A águia pousou sobre o braço estendido do naturalista. Olhava distraidamente ao redor. Viu as galinhas lá embaixo, cicscando grãos. E pulou para junto delas.
O camponês comentou:
- Eu lhe disse, ela virou uma simples galinha!
- Não – tornou a insistir o naturalista. Ela é uma águia. E uma águia será sempre uma águia. Vamos experimentar novamente amanhã.
No dia seguinte, o naturalista subiu com a águia no teto da casa. Sussurou-lhe:
- Águia, já que você é uma águia, abra suas asas e voe!
Mas quando a águia viu lá embaixo as galinhas, ciscando no chão, pulou e foi para junto delas.
O camponês sorriu e voltou à carga:
- Eu lhe havia dito, ela virou galiha!
- Não – respondeu firmemente o naturalista. Ela é águia, possuirá sempre coração de águia. Vamos experimentar ainda uma última vez. Amanhã a farei voar.
No dia seguinte, o naturalista e o camponês levantaram bem cedo. Pegaram a águia, levantaram-na para fora da cidade, longe das casas dos homens, no alto de uma montanha. O sol nascente dourava os picos das montanhas.

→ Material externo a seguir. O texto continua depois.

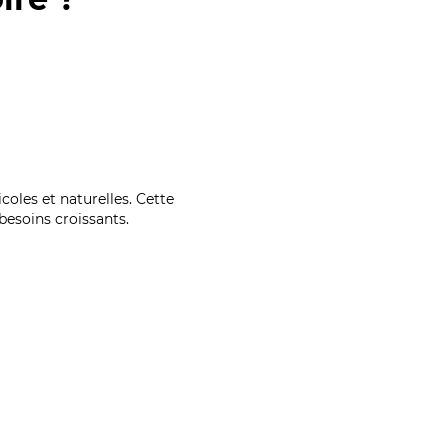
coles et naturelles. Cette
esoins croissants.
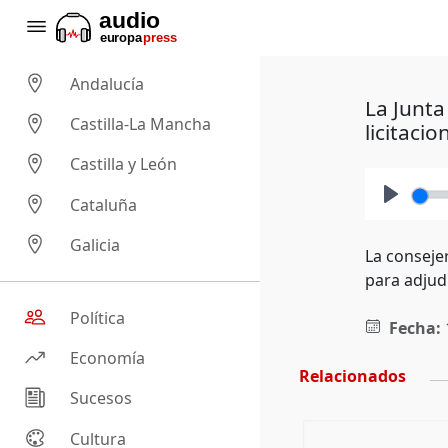
Andalucía
La Junta
Castilla-La Mancha
licitacio
Castilla y León
Cataluña
Play
Galicia
La conseje
para adjudi
Política
Fecha:
Economía
Relacionados
Sucesos
Cultura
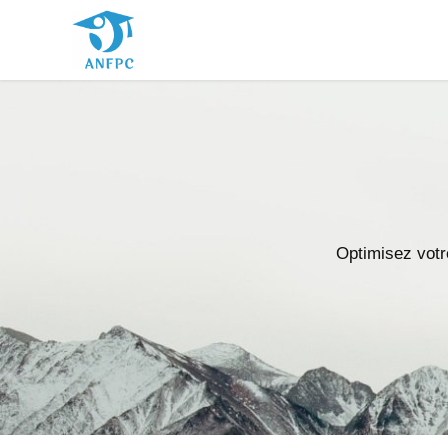
Optimisez votr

O naturalista ergueu a águia para o alto e ordenou-lhe:
- Águia, já que você é uma águia, já que você pertence ao céu e não a terra abra suas asas e voe!
A águia olhou ao redor. Tremia como se experimentasse nova vida. Mas não voou. Então o naturalista segurou-a firmemente, bem na direção do sol, para que seus olhos pudessem encher-se da claridade solar e a vastidão do horizonte.
Neste momento, ela abriu suas potentes asas, grasnou com o típico kau-kau das águias ergueu-se, soberana, sobre si mesma. E começou a voar, e voar para o alto, a voar cada vez mais alto. Voou... voou... até confundir-se com o azul do firmamento...”
E Aggrey terminou conclamando:
- Irmãos e irmãs, meus compatriotas! Nós fomos criados à imagem e semelhança de Deus! Mas houve pessoas que nos fizeram pensar como galinhas. Mas nós somos águias. Por isso, companheiros e companheiras, abramos as asas e voemos. Voemos como as águias. Jamais nos contentemos com os grãos que nos jogarem aos pés para ciscar.